Single Cell Dynamic Boolean Network Modeling of T Cell Development Predicts Heterogeneous Transcriptional Trajectories

Langley, Matthew 1, 2 ;  Shukla, Shreya 1, 2 ;  Yachie-Kinoshita, Ayako 1, 2, 3 ;  Zandstra, Peter W. 1, 2, 4

1. Institute of Biomaterials and Biomedical Engineering, University of Toronto; 2. Donnelly Centre for Cellular and Biomolecular Research, University of Toronto; 3. Systems Biology Institute, Tokyo, Japan; 4. Medicine By Design, A Canada First Research Excellence Program at the University of Toronto

The T cell development program drives hematopoietic progenitors toward T lineage commitment using dense networks of genes and proteins that respond to environmental signals. Although existing static models of these networks identify the major players and their pairwise interactions, they provide limited explanatory insight into the multi-stage dynamics of T cell specification. In this study, we use a computational approach based on Boolean networks (BNs) to simulate aspects of the T cell development program in silico and explore the dynamic response of progenitor cells under normal and perturbed conditions. A BN representation of the regulation of each gene in the network using AND/OR logic was constructed from microarray data and previous literature. By using asynchronous updates to simulate this BN, we mapped the transcriptional state space that developing T cells can traverse under various combinations of environmental inputs (such as Notch and IL-7 signaling). This state space is consistent with single cell qRT-PCR observations, and steady states within the space resemble known stages of T cell development. Notably, the BN model suggests the T cell development program permits multiple independent transcriptional trajectories toward T lineage commitment that involve different transient cell states.
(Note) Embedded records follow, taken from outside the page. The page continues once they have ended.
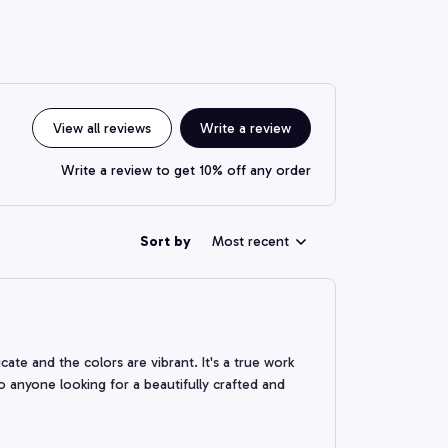
View all reviews
Write a review
Write a review to get 10% off any order
Sort by
Most recent
ate and the colors are vibrant. It's a true work
 anyone looking for a beautifully crafted and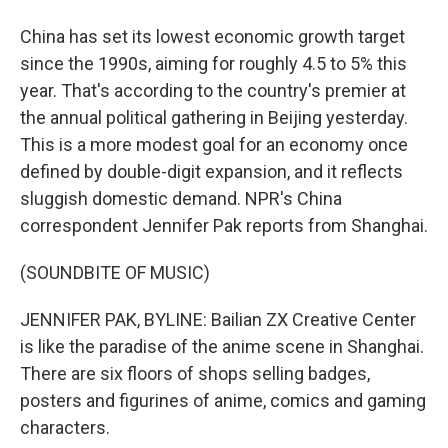
China has set its lowest economic growth target
since the 1990s, aiming for roughly 4.5 to 5% this
year. That's according to the country's premier at
the annual political gathering in Beijing yesterday.
This is a more modest goal for an economy once
defined by double-digit expansion, and it reflects
sluggish domestic demand. NPR's China
correspondent Jennifer Pak reports from Shanghai.
(SOUNDBITE OF MUSIC)
JENNIFER PAK, BYLINE: Bailian ZX Creative Center
is like the paradise of the anime scene in Shanghai.
There are six floors of shops selling badges,
posters and figurines of anime, comics and gaming
characters.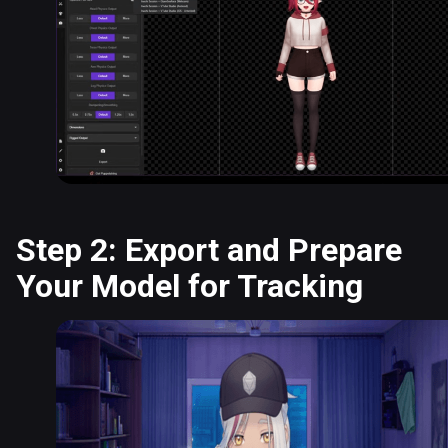
Step 2: Export and Prepare
Your Model for Tracking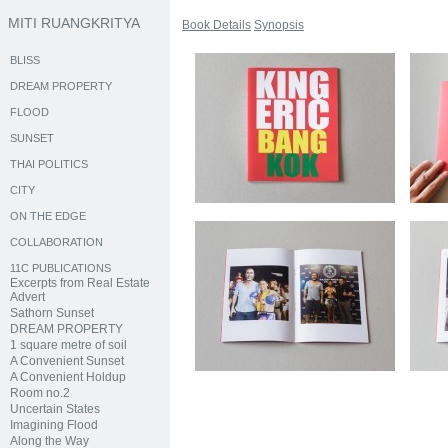
MITI RUANGKRITYA
Book Details
Synopsis
BLISS
DREAM PROPERTY
FLOOD
SUNSET
THAI POLITICS
CITY
ON THE EDGE
COLLABORATION
11C PUBLICATIONS
Excerpts from Real Estate
Advert
Sathorn Sunset
DREAM PROPERTY
1 square metre of soil
A Convenient Sunset
A Convenient Holdup
Room no.2
Uncertain States
Imagining Flood
Along the Way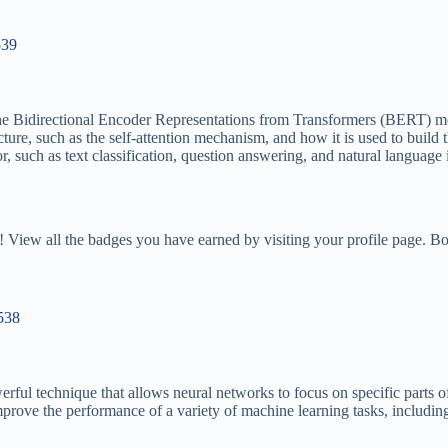
539
 the Bidirectional Encoder Representations from Transformers (BERT) m
ture, such as the self-attention mechanism, and how it is used to buil
r, such as text classification, question answering, and natural language 
 View all the badges you have earned by visiting your profile page. Bo
/538
erful technique that allows neural networks to focus on specific parts o
prove the performance of a variety of machine learning tasks, includin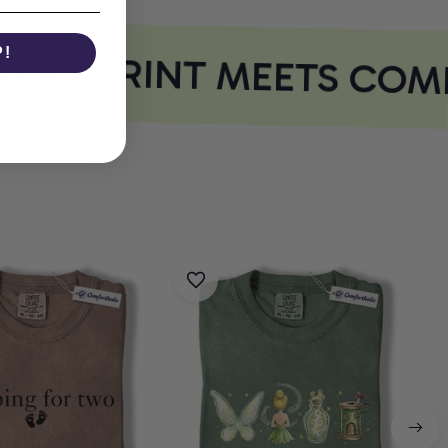
ERY PRINT MEETS COMF
P!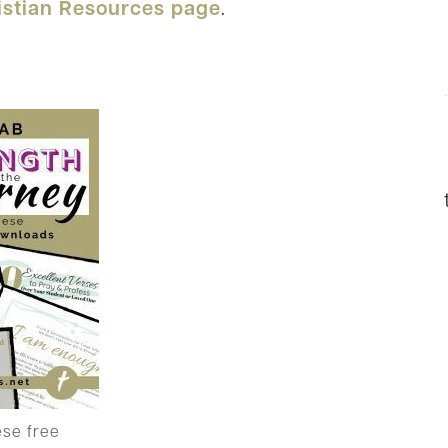
istian Resources page
.
ese free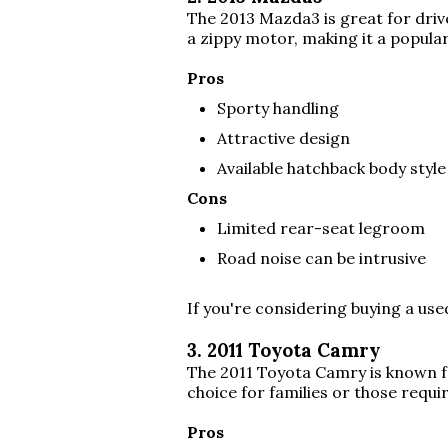
The 2013 Mazda3 is great for drive
a zippy motor, making it a popula
Pros
Sporty handling
Attractive design
Available hatchback body style
Cons
Limited rear-seat legroom
Road noise can be intrusive
If you're considering buying a us
3. 2011 Toyota Camry
The 2011 Toyota Camry is known for
choice for families or those requ
Pros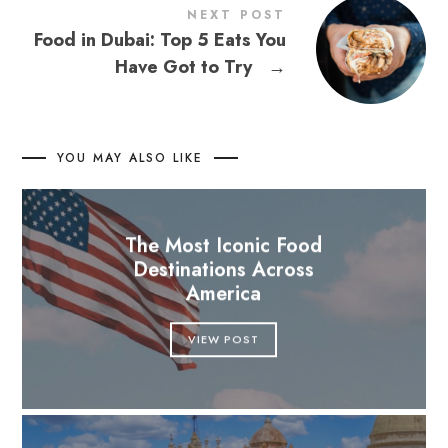
NEXT POST
Food in Dubai: Top 5 Eats You
Have Got to Try
→
YOU MAY ALSO LIKE
The Most Iconic Food
Destinations Across
America
VIEW POST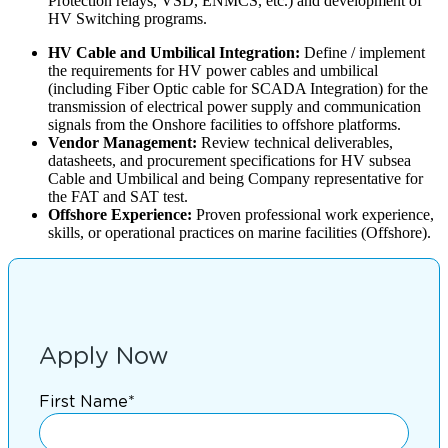
Protection relays, VSD, ENMCS, etc.) and development of
HV Switching programs.
HV Cable and Umbilical Integration:
Define / implement
the requirements for HV power cables and umbilical
(including Fiber Optic cable for SCADA Integration) for the
transmission of electrical power supply and communication
signals from the Onshore facilities to offshore platforms.
Vendor Management:
Review technical deliverables,
datasheets, and procurement specifications for HV subsea
Cable and Umbilical and being Company representative for
the FAT and SAT test.
Offshore Experience:
Proven professional work experience,
skills, or operational practices on marine facilities (Offshore).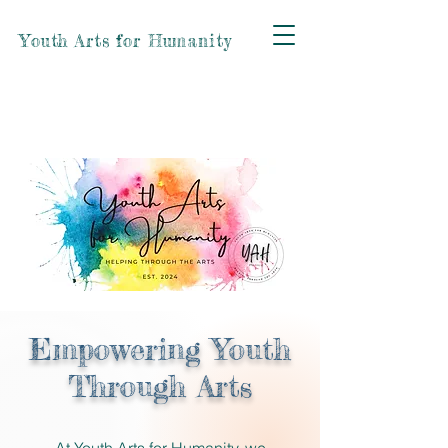
Youth Arts for Humanity
Empowering Youth
Through Arts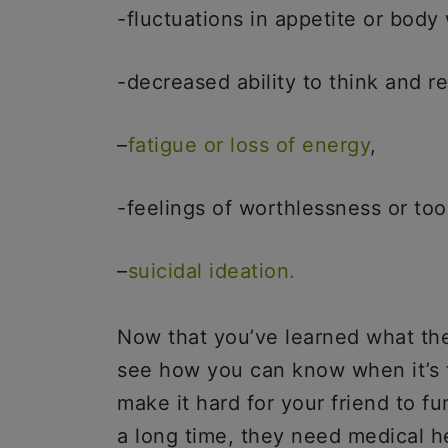
-fluctuations in appetite or body
-decreased ability to think and 
–
fatigue or loss of energy
,
-feelings of worthlessness or too
–
suicidal ideation.
Now that you’ve learned what the
see how you can know when it’s 
make it hard for your friend to fu
a long time, they need medical h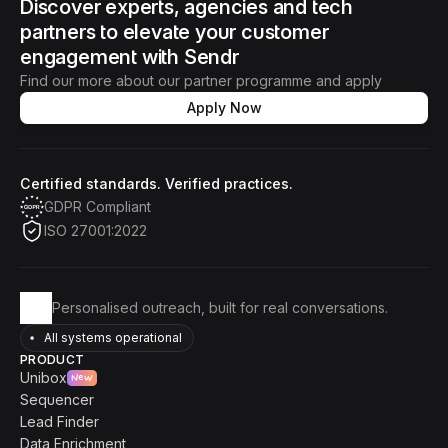
Discover experts, agencies and tech 
partners to elevate your customer 
engagement with Sendr
Find our more about our partner programme and apply
Apply Now
Certified standards. Verified practices.
GDPR Compliant
ISO 27001:2022
Personalised outreach, built for real conversations.
All systems operational
PRODUCT
Unibox
New
Sequencer
Lead Finder
Data Enrichment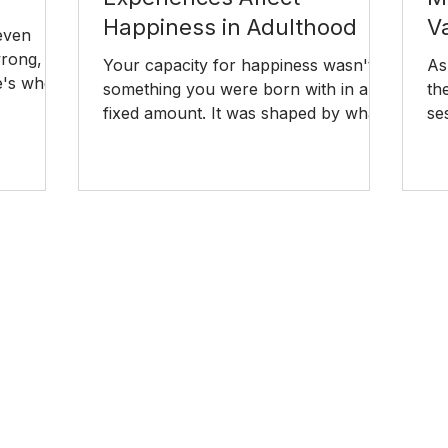
Happiness in Adulthood
V
 even
ong, it
Your capacity for happiness wasn't
As
re's where
something you were born with in a
th
 and how
fixed amount. It was shaped by what
se
happened around you before you
for
were old enough to have a say in it.
so
Here's how childhood experiences
go
affect happiness in adulthood and
ex
what you can do to change it.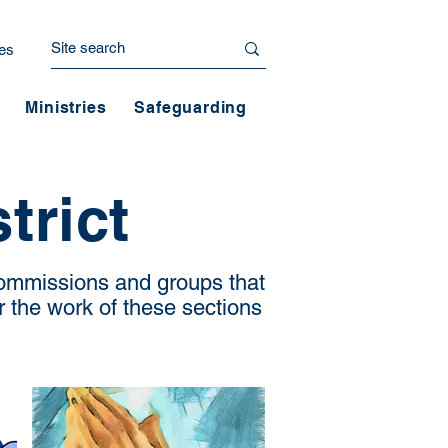
es
Ministries
Safeguarding
trict
 commissions and groups that
r the work of these sections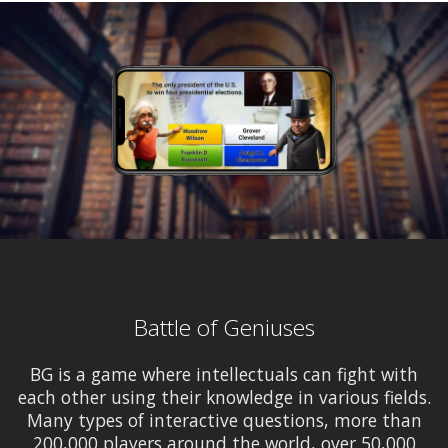
Battle of Geniuses
BG is a game where intellectuals can fight with
each other using their knowledge in various fields.
Many types of interactive questions, more than
200,000 players around the world, over 50,000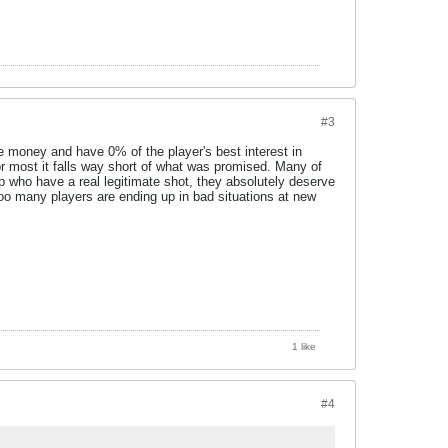
#3
ke money and have 0% of the player's best interest in
or most it falls way short of what was promised. Many of
up who have a real legitimate shot, they absolutely deserve
 too many players are ending up in bad situations at new
1 like
#4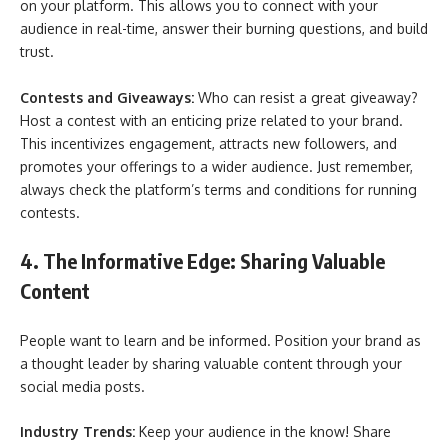
on your platform. This allows you to connect with your
audience in real-time, answer their burning questions, and build
trust.
Contests and Giveaways:
Who can resist a great giveaway?
Host a contest with an enticing prize related to your brand.
This incentivizes engagement, attracts new followers, and
promotes your offerings to a wider audience. Just remember,
always check the platform’s terms and conditions for running
contests.
4. The Informative Edge: Sharing Valuable
Content
People want to learn and be informed. Position your brand as
a thought leader by sharing valuable content through your
social media posts.
Industry Trends:
Keep your audience in the know! Share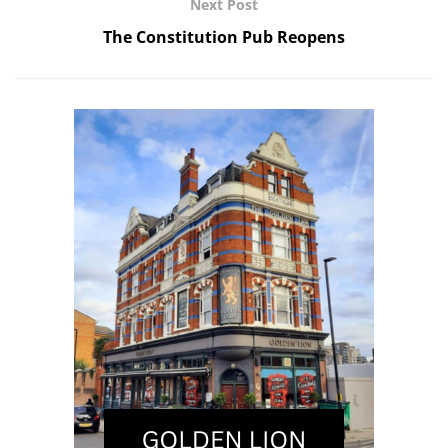
Next Post
The Constitution Pub Reopens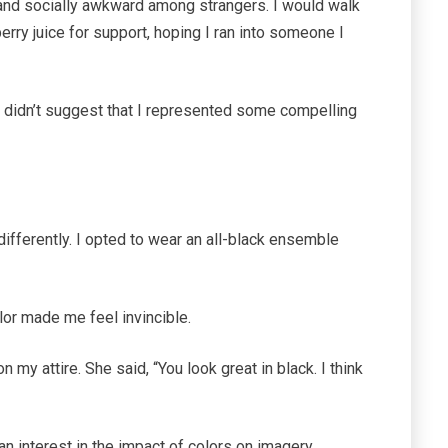
and socially awkward among strangers. I would walk
erry juice for support, hoping I ran into someone I
It didn’t suggest that I represented some compelling
ifferently. I opted to wear an all-black ensemble
olor made me feel invincible.
 my attire. She said, “You look great in black. I think
 interest in the impact of colors on imagery.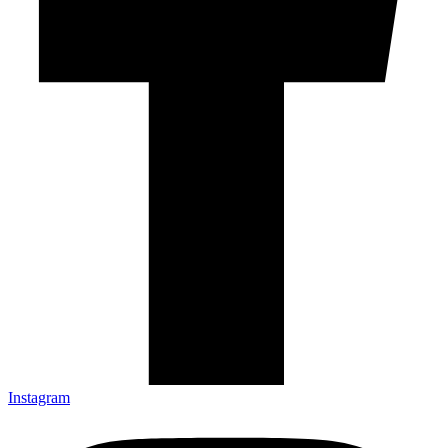
Instagram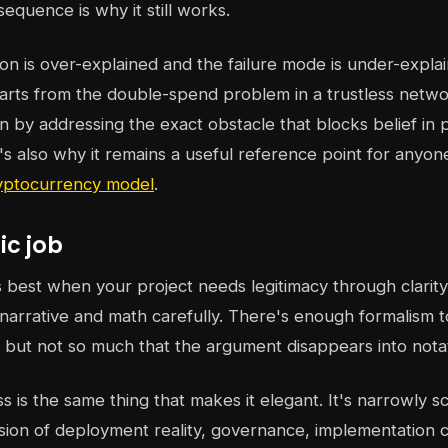
sequence is why it still works.
sion is over-explained and the failure mode is under-expla
starts from the double-spend problem in a trustless netw
on by addressing the exact obstacle that blocks belief in
t's also why it remains a useful reference point for anyon
yptocurrency model
.
ic job
is best when your project needs legitimacy through clarit
 narrative and math carefully. There's enough formalism to
, but not so much that the argument disappears into nota
s is the same thing that makes it elegant. It's narrowly 
sion of deployment reality, governance, implementation c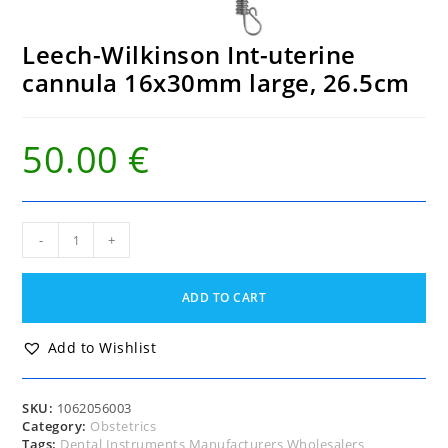
Leech-Wilkinson Int-uterine
cannula 16x30mm large, 26.5cm
50.00
€
Leech-
-
+
Wilkinson
Int-
uterine
ADD TO CART
cannula
16x30mm
large,
Add to Wishlist
26.5cm
quantity
SKU:
1062056003
Category:
Obstetrics
Tags:
Dental Instruments Manufacturers Wholesalers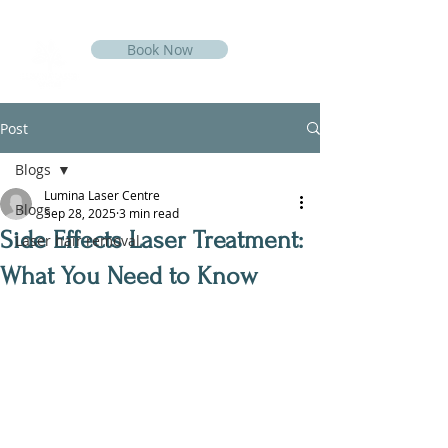
Book Now
Post
Blogs
Lumina Laser Centre
Blogs
Sep 28, 2025
3 min read
Side Effects Laser Treatment:
Laser hair removal
What You Need to Know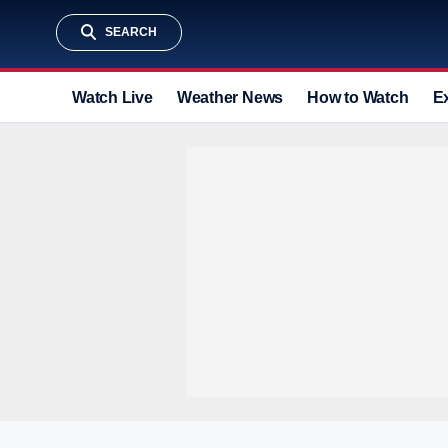
SEARCH
Watch Live
Weather News
How to Watch
E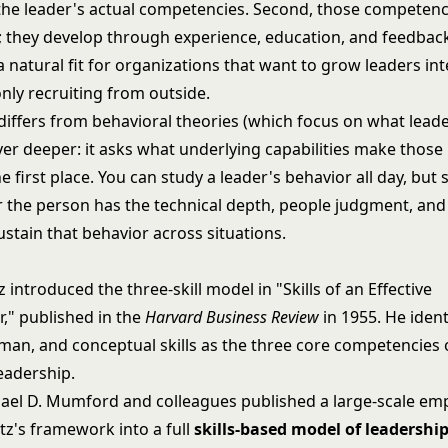
he leader's actual competencies. Second, those competenc
th; they develop through experience, education, and feedbac
 a natural fit for organizations that want to grow leaders int
nly recruiting from outside.
 differs from behavioral theories (which focus on what lead
yer deeper: it asks what underlying capabilities make those
he first place. You can study a leader's behavior all day, but s
 the person has the technical depth, people judgment, and 
ustain that behavior across situations.
z introduced the three-skill model in "Skills of an Effective
r," published in the
Harvard Business Review
in 1955. He ident
uman, and conceptual skills as the three core competencies 
eadership.
hael D. Mumford and colleagues published a large-scale emp
tz's framework into a full
skills-based model of leadershi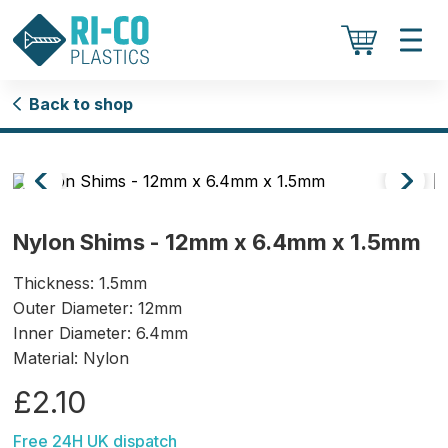
Back to shop
Nylon Shims - 12mm x 6.4mm x 1.5mm
Thickness: 1.5mm
Outer Diameter: 12mm
Inner Diameter: 6.4mm
Material: Nylon
£2.10
Free 24H UK dispatch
Furthermore, our analysis identifies genetic perturbations (ex. Bcl11b-/-) that may select for particular developmental trajectories or arrest development at specific stages. BN modeling presents a powerful advance over previous static models for exploring routes through the transcriptional space involved in T cell development and suggests new opportunities for improved in vitro T cell differentiation protocols.